It’s pretty amazing, when you actually think about it.
Fire departments and ambulance squads in Faribault County received a huge amount of money last week.
The total grant, which came to the Blue Earth Fire Department, was for $832,343.
I don’t care who you are, that is a chunk of change.
Of course, as you first read in the Faribault County Register last week, the money will be split up between all of the emergency response organizations in the county – fire and ambulance – for the purchase of new 800 megahertz radios.
To put the $832,000 into some perspective, the total amount of money dispersed in the Feb. 11 Round 11 of the Federal Emergency Management Agency’s Fire Act Grants was $1,299,496.
Faribault County received 64 percent of the money.
Since last November, the total of the 11 Fire Act Grants is $11,512,280. Each round dispersed grants to dozens of Minnesota fire departments.
Nearly 10 percent of the total has gone to Faribault County.
I think we can safely say that we have “gotten our share.”
While the grant covers all of Faribault County, it had to be submitted in the name of one fire department, and that was Blue Earth.
Sheriff Mike Gormley and Chief Deputy Scott Adams assisted in helping with the grant, because they will assist with the purchase of the radios.
But, both say the credit for the grant should include former sheriff’s deputy – and former Blue Earth Fire Chief – Terry Campbell, who wrote the grant and was its major promoter.
Gormley and Adams say that they are sure the grant came through with such a large amount because it was a cooperative effort among the various agencies in the county.

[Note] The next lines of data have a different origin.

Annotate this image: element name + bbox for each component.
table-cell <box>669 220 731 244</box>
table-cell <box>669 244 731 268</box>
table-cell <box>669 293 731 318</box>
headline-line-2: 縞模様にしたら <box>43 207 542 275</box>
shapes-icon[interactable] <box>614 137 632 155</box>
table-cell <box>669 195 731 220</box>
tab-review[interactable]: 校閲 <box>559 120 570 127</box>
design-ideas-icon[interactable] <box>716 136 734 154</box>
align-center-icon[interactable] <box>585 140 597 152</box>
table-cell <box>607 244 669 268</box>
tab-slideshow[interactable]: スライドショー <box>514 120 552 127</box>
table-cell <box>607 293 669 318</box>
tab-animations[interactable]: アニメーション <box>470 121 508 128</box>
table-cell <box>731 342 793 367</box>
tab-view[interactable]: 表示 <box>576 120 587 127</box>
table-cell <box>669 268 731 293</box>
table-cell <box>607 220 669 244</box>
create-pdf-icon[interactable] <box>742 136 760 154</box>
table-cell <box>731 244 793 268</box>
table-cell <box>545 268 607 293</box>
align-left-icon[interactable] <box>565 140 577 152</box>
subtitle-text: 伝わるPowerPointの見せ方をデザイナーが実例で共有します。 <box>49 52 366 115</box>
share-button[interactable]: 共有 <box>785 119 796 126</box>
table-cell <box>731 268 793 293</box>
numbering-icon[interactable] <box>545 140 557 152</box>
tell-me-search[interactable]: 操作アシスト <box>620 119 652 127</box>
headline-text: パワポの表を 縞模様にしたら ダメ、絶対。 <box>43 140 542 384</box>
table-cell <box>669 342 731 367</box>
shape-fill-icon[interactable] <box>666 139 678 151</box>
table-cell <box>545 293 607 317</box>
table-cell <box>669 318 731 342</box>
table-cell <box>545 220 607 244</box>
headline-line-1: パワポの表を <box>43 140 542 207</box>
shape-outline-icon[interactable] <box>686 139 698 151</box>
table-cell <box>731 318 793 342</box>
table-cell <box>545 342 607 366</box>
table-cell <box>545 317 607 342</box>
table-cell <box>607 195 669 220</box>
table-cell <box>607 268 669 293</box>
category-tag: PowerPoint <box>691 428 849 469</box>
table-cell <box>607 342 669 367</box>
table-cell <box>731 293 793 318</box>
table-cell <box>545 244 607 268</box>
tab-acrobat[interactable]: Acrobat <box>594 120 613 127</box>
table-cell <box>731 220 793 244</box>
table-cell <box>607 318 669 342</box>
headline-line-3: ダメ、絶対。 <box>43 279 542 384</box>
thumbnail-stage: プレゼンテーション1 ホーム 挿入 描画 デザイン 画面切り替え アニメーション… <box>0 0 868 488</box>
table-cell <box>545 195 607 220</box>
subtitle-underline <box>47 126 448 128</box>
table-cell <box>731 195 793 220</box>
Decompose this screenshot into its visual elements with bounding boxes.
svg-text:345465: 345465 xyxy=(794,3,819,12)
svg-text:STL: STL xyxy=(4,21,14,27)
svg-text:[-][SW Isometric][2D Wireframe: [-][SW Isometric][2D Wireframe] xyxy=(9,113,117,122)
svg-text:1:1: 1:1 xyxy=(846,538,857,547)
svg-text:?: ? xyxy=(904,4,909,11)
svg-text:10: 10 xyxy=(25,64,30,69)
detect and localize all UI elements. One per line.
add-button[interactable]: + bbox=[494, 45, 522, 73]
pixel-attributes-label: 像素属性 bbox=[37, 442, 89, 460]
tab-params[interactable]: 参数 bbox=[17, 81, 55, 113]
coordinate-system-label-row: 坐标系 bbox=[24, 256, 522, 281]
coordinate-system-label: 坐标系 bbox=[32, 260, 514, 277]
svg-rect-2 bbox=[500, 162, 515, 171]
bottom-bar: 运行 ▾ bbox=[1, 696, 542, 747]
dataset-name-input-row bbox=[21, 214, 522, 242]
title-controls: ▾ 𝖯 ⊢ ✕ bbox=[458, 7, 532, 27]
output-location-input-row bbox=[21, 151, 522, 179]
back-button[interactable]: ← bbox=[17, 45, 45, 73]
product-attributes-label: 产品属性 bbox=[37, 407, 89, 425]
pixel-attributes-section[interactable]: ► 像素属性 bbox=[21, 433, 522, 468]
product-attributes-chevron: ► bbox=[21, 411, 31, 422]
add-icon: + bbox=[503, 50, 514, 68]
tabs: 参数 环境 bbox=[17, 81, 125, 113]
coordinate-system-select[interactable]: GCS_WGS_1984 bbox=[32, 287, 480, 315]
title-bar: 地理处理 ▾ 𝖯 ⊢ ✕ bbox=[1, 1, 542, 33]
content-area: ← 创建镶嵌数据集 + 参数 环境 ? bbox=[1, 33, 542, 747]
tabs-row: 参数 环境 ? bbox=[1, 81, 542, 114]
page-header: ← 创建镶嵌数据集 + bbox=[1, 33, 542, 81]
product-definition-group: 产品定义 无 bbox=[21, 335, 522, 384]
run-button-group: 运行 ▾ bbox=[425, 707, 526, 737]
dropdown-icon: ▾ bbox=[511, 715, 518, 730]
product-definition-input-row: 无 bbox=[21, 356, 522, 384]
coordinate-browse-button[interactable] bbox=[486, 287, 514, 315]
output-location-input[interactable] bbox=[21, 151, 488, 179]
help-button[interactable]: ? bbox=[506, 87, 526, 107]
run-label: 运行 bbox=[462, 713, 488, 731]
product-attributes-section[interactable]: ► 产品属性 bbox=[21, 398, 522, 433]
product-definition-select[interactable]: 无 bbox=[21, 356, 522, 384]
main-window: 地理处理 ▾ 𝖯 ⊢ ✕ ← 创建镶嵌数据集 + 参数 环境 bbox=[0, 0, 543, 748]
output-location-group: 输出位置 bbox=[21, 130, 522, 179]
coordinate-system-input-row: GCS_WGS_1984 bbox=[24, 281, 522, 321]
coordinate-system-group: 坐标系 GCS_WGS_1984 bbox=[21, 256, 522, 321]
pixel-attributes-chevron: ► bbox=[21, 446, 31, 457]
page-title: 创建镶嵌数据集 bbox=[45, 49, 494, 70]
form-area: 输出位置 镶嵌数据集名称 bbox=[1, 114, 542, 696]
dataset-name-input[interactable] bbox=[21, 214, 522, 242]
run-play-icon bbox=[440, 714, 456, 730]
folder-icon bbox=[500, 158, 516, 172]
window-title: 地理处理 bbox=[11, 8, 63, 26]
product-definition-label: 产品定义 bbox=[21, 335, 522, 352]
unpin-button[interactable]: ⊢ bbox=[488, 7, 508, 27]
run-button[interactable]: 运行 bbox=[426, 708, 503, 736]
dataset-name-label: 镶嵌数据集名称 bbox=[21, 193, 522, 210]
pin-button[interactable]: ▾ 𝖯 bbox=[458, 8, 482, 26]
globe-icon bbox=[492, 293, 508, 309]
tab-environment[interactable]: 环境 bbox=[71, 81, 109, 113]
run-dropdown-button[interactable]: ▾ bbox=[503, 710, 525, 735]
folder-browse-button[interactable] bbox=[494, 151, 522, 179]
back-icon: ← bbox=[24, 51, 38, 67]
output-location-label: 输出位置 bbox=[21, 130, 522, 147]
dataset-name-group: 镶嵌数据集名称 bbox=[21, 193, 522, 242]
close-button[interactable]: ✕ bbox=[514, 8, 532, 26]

Almost all of the other grants given out since last November went to individual departments, and, were considerable smaller.
The change in the whole story of the county going from the current radio system to the new 800 megahertz system has been nothing short of remarkable.
When the County Board was first approached about the change over, the number was staggering. Campbell, Gormley and Adams told the board it could be as much as $4.2 million.
Understandable, commissioners were a bit upset, and questioned the need to make such an expensive switch.
Plus, they wondered how the county would ever be able to afford such a change, especially with the state cutting funding left and right.
The members of the sheriff’s department said they were applying for grants to help out with the expense, but the county board still had to discuss bonding for the radio purchases.
Then, two things happened.
First, the cost of the radios started to drop. While they are still incredibly expensive, they are almost half of what they were a year ago.
Second, the grants did come in. Especially the big one.
Oh, there still will be expense to the local taxpayer.
The big grant is about $50,000 short of the estimated cost of the radios. This means the local fire departments and ambulance squads will need to come up with the money.
Plus, the sheriff’s department is still short for the purchase of their radios.
Cities in the county will have to purchase their own radios for the their public works departments. Putting one in every city vehicle will cost a few bucks.
Adams says the county is not done sending in applications for more grants for the radios, but I’m not sure they should hold their breath.
With Governor Mark Dayton and President Barack Obama presenting budgets which are slashing payments to all sorts of entities, grants for things like radios may be a thing of the past.
Good thing the county put in their application when they did.